Wednesday, March 10, 2010

The Invention of Lying: Epicureanism Redivivus

My wife and I watched the movie The Inventing of Lying the other night.  A lot of it was pretty amusing.  The premise is that an alternate world exist where human beings haven't "evolved" (their term, not mine) the ability to lie.  So, people just say out loud whatever they think.  There is no fiction or fictional film.  All movies are documentaries where a person sits in a chair and simply reads off a series of historical events.  Also, there is no religion.  Here's where it come interesting.

So the plot is that the main character learns how to lie and no one else knows how.  So he goes around saying whatever he wants and everyone automatically believes everything he says.   Now, his mother is about to die and she comments how death is no fun because its an eternity of nothingness (though, if you believe in no after life, how would you experience that?).  So, the main character lies to her that there's an after life (which makes her happy) and everyone else in the hospital over hears him, and get interested.  People then show up at his door asking about what happens when you die, so he comes up with religion.  The the tenets of his religion are as follows:

1. When you die, you get a mansion and unlimited Ice Cream.

2. If you do three really bad things, then you go to a bad place and don't get Ice Cream.

3.  All of this is decided by a man in the sky.  He's responsible for everything that happens on earth, good and bad.

Everyone just believes this without proof.  People stop finding pleasure on earth in because they're looking forward to their mansion and Ice Cream.  So on and so forth, and you get the idea.

A couple of observation should be made about this.  For one thing, the writer of the film (a British comedian) knows about as much about religion as I know about quantum physics.  What's even more annoying is that he thinks he's being very provocative when he doesn't understand his subject material.  Again, it would be like me coming up with jokes about physics or chemistry- they probably wouldn't ring true to scientists.  But on top all of this, it's not very original, in fact, it's just the old Epicurean critique of religion.

The Epicureans claimed that we were all made out of atoms that randomly flew together.  The gods were off in some other realm enjoying themselves and paying no attention to what's going on earth.  Therefore, anyone who claims that the gods have spoken to them are lying and trying to take advantage of you.  Their impeding your ability to fulfill your pleasures here on earth.  So reject all religion and simply gain your pleasures here on earth, because when you die, that's it.  You were a bunch of atoms that flew together and that's what you're going to turn into again.

In the 17th century this thinking was revived and has determined modern culture.  Darwin was influenced by it- in fact his grandfather was an proponent of Epicureanism.  Marx has obviosu signs of this thinking as well.  Spinoza used it to invent modern Biblical scholarship- think about it, how does the historical critical method work?  Does it provide much evidence?  Or does it just go through Biblical texts, assume that they are made up of fragments of different priestly or other groups trying to make power plays and then stitched together in one big power play?  Is there any evidence of this?  Of course not!  But that's how the HCM works.  It simply interprets reality on the basis of this Epicurean view of how religions "must" develop and there you go, you've got your new "scientific" reading of Scripture.  

In the end Epicureanism might be able to critique the religions of fallen humanity.  If they are the product of sin, what else could they be than a power play?
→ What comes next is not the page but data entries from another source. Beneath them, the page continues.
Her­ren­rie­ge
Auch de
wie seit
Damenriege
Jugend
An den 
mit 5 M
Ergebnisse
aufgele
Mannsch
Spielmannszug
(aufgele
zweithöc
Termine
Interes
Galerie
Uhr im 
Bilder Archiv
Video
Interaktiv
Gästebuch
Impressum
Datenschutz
But this is not the meaning of the Biblical witness, which centers itself in the gospel.  Epicureanism is in the end unable to explain the gospel.  How indeed can the gospel be a power play?  It is God's own self-surrender to us in the form of a unilateral promise.  It is not his power over us, but his surrender to us.  What it creates freedom and not enslavement.  Furthermore, this freedom is freedom to enjoy our life as creatures and not go off to some other realm.  The final eschaton will not be an abrogation of life on earth, but rather be a fulfillment of it.  

1 comment:

  1. Yeah, as you said, it's actually not a bad critique of natural religion. The odd part about the movie is that, of course, it sets itself up at specifically attacking Christianity (obvious from the way the religion of the "man in the sky" is visually portrayed in the film), but does no such thing in practice. All it criticizes is sinful man's natural religion: karma. Do good stuff, get good stuff. Do bad stuff, get bad stuff. The revealed message of the Christian Gospel is totally absent from the movie, and probably for good reason. It's not really something you would come up with (lying) as part of a power play. Proclaiming God has done everything for you isn't as politically useful as saying God wants you to do certain things to gain heaven and only I know what they are.